Жена положила трубку. Я решил, что вечером все равно приеду домой, буду умолять жену, чтобы простила. Но и этот последний мой выход оказался перекрытым. Позвонила Катерина и сообщила:
— Мама привезла твои вещи. Я подумала, что тебе, наверное, будет неприятен разговор с бывшей женой.
— Она моя настоящая жена и всегда ею останется, — сказал я с яростью.
— Я так не думаю, — спокойно сказала Катерина и тоже повесила телефонную трубку.
Закончился рабочий день, я вышел за проходную комбината и остановился, не зная, что делать дальше. На метро я добрался до улицы Горького, зашел в несколько магазинов, было холодно — я взял билет в кино, посмотрел немецкий фильм из жизни американских индейцев, но какое-то решение надо было принимать. Жена, конечно, уже дома, но наверняка закрыла дверь на цепочку, и глупо биться в собственную квартиру, к самым близким друзьям мне ехать тоже не хотелось: пришлось бы рассказывать о ловушке, в которую я попал. Я позвонил Назарову, но на эту ночь у него осталась приятельница, и, разозленный, я поехал в Коньково-Деревлево, чтобы жестко поговорить с Катериной. Но жестко поговорить не удалось, потому что жестко я мог говорить, только повышая голос, а повысить голос я не мог: девочка спала, я бы разбудил ее. Катерина молча собрала на стол, и я поужинал, потому что очень хотелось есть. Постелила она мне на раскладушке. И на следующий день я снова вернулся сюда, решив, что поживу несколько дней: где-то мне нужно жить…
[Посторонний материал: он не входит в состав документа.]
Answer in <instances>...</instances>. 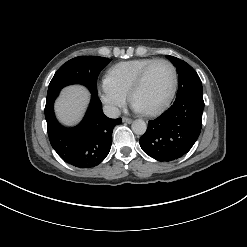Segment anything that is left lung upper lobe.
Wrapping results in <instances>:
<instances>
[{"mask_svg":"<svg viewBox=\"0 0 247 247\" xmlns=\"http://www.w3.org/2000/svg\"><path fill=\"white\" fill-rule=\"evenodd\" d=\"M166 57L177 68L179 86L176 96L190 91H202L201 80L196 71L188 63L174 56L167 55Z\"/></svg>","mask_w":247,"mask_h":247,"instance_id":"5c2ea615","label":"left lung upper lobe"}]
</instances>
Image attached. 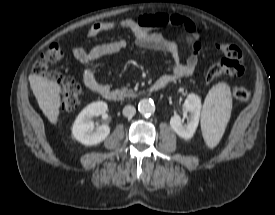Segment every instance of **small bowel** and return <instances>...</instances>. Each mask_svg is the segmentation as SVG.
I'll return each instance as SVG.
<instances>
[{"mask_svg": "<svg viewBox=\"0 0 275 215\" xmlns=\"http://www.w3.org/2000/svg\"><path fill=\"white\" fill-rule=\"evenodd\" d=\"M167 16L164 14H144L138 19H126L121 22H97L87 31L88 38H94L98 34L115 29L130 30L138 47L163 52L169 55L174 66L172 73L163 75L161 78L171 83L175 79L186 78L196 69L199 54L202 48V37L197 27L191 22L192 29H184L180 34L190 47L191 53L186 61H182L178 45L154 29L166 24ZM127 48V42L123 39L102 43L92 47L75 46L74 57L83 65L82 79L84 85L90 90L101 94L109 90V86L100 82L93 69L92 64L101 57L116 54Z\"/></svg>", "mask_w": 275, "mask_h": 215, "instance_id": "obj_1", "label": "small bowel"}]
</instances>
С тех пор прошло больше года. Я ушел из своего комбината, где проработал больше пятнадцати лет, и перешел в научно-исследовательский институт биохимии. В институте самые совершенные холодильные установки, напичканные электроникой, в которой я ничего не понимаю, меня считают плохим специалистом и при первом сокращении штатов наверняка сократят. От всех переживаний у меня открылась язва желудка, я уже дважды лежал в больнице, и меня, как хронического больного, поставили на диспансерный учет в поликлинике, и я, как стоящий на диспансерном учете, с большим основанием могу брать больничный лист и поэтому чаще всего сижу с дочерью дома, когда она болеет…
Я получил бутылочки с детским питанием, завернул их в старый свитер, уложил в коляску и пошел домой.
Я выкатил коляску со своей дочерью из подъезда и двинулся к пункту «Детское питание». Меня нагнал старикан в короткой дубленке, тоже с коляской.
— Внук, внучка? — спросил он бодро.
И я как будто получил нокаут, все соображал, но ответить сразу не мог. Значит, меня приняли за деда. Конечно, я был в старом полушубке, в валенках, не побрился, а в последние полгода я сильно поседел. А старик заглядывал в коляску и ждал ответа.
— Девочка, — ответил я.
— Недавно на пенсии? — спрашивал старик.
Я кивнул. Он шел рядом и предлагал обменяться телефонами: пенсионеры должны объединяться.
Но я уже не мог ему сказать, что мне всего сорок лет и что это не внучка, а дочь: я его возненавидел сразу, мгновенно, я его готов был убить.
Навстречу нам шел молодой милиционер с рацией и пистолетом. Я вдруг подумал: можно напасть на милиционера, отобрать у него пистолет и застрелить вначале пенсионера, а потом выстрелить в себя. Но тут же решил, что вряд ли справлюсь с молодым массивным милиционером, да и если у меня окажется пистолет, я не знаю, как им пользоваться. Я служил в армии в строительных частях и несколько раз стрелял только из автомата, а как стреляют из пистолета, видел только в кино. Как я понимал, любое оружие должно быть предельно простым в обращении, но пистолет наверняка на предохранителе, а чтобы определить, где предохранитель, даже для технически образованного человека, как я, надо какое-то время.